Why States Are Turning Up the Heat

High-income earners fleeing to Puerto Rico represent billions in lost tax revenue. In response, state tax departments are building robust residency enforcement units and investing in technology and staff to track former residents.

  • California has ramped up audits and collected $85 million from residency cases in 2023 alone.
  • New York’s Department of Taxation and Finance recovers over $200 million annually through its aggressive audit program, which includes a specialized residency unit.

As the IRS has no authority to dictate how a state defines its residents, you can pass all federal tests and still be on the hook for California or New York income taxes—sometimes for years after you move.

How States Use the Residency Gap to Their Advantage

New York and California, in particular, exploit the tension between domicile and physical presence. As detailed in our prior newsletter (“Navigating the Presence Test”), New York uses a strict statutory framework, while California leans heavily on subjective lifestyle indicators. Here’s how this creates friction:

Federal IRS (IRC §937)State (CA/NY)
183+ days in PR → safe harbor183+ days outside CA/NY ≠ guaranteed nonresidency
Tax home test looks at where work is basedCA/NY consider family, property, and business ties
Closer connection judged by mailing address, assets, voting, etc.CA/NY may scrutinize where your dog lives, where you shop, or where your doctor is
IRS audits presence by passport stamps, tax filingsStates dig into gym memberships, Instagram posts, and Amazon shipments

Case Study: California’s Expansive Reach

In one recent case, a former tech executive moved to Puerto Rico, passed the federal presence and tax home tests, and filed Puerto Rico returns. Yet California argued he was still a resident based on:

  • His children’s continued enrollment in California private schools
  • Retention of a Silicon Valley home
  • Continued board positions at California-based companies
  • Frequent return trips, even if under 183 days

The state asserted that despite physical absence, his “domicile” remained in California and taxed him accordingly. The taxpayer ultimately settled for over $1 million.

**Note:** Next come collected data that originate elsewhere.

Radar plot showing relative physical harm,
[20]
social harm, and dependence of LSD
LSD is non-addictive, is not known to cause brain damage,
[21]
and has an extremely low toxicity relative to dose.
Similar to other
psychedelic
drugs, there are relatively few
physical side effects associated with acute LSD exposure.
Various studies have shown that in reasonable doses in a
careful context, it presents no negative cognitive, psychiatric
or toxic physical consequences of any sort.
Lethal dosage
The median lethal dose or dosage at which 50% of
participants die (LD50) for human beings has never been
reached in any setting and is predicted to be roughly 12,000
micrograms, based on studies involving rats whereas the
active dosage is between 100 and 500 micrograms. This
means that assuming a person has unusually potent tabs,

Strategic Takeaways for Act 60 Participants

You’ve already learned how to track your days and sever ties based on presence tests. But to truly defend against state audits, you must go deeper:

Understand Domicile vs. Presence
Leaving a state physically is not enough—you must abandon domicile, which requires not just moving to Puerto Rico but proving the move is permanent and indefinite.

Exit with Intention (and Documentation)
Include an official “Declaration of Domicile” when you move. Change your estate plan, healthcare providers, insurance agents, and even pet registrations to Puerto Rico.

Audit-Proof Your Story
Create a consistent narrative across all touchpoints: social media, shipping addresses, business dealings, and personal habits. States look for inconsistencies.

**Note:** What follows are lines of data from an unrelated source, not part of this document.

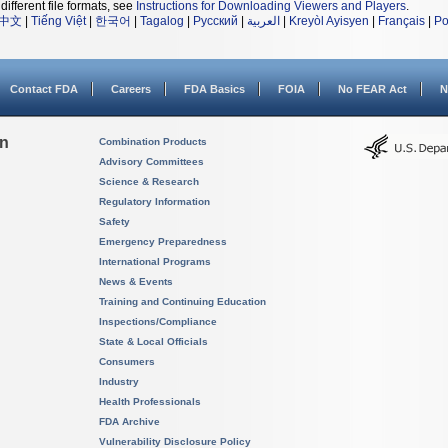
different file formats, see
Instructions for Downloading Viewers and Players
.
中文
|
Tiếng Việt
|
한국어
|
Tagalog
|
Русский
|
العربية
|
Kreyòl Ayisyen
|
Français
|
Po
Contact FDA
Careers
FDA Basics
FOIA
No FEAR Act
N
on
Combination Products
Advisory Committees
Science & Research
Regulatory Information
Safety
Emergency Preparedness
International Programs
News & Events
Training and Continuing Education
Inspections/Compliance
State & Local Officials
Consumers
Industry
Health Professionals
FDA Archive
Vulnerability Disclosure Policy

Hire Dual-Qualified Professionals
Work with tax advisors who understand both the federal presence rules and state residency traps, especially those familiar with California’s FTB and New York’s residency audit playbook.

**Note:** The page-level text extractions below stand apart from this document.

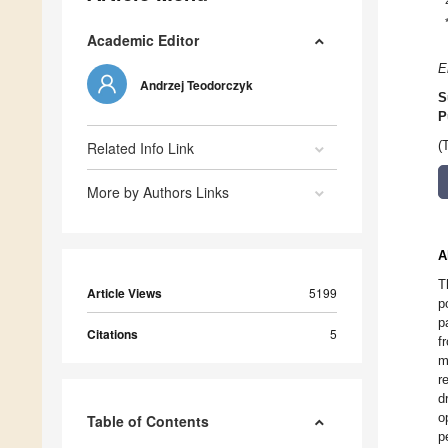
Academic Editor
E
Andrzej Teodorczyk
S
P
Related Info Link
(
More by Authors Links
A
T
Article Views
5199
p
p
Citations
5
f
m
r
d
o
Table of Contents
p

Final Word: Don’t Get Caught Between Two Systems

There’s a dangerous misconception that passing the federal presence test immunizes you from other tax risk. State tax authorities don’t care what the IRS thinks—and their audits can reach back several years, resulting in penalties, interest, and legal battles.

Relocating under Act 60 must be approached with a clear understanding of both federal and state rules—and the landmines where they conflict. With proper planning and diligent execution, you can defend your new Puerto Rican residency status and protect your hard-earned tax savings.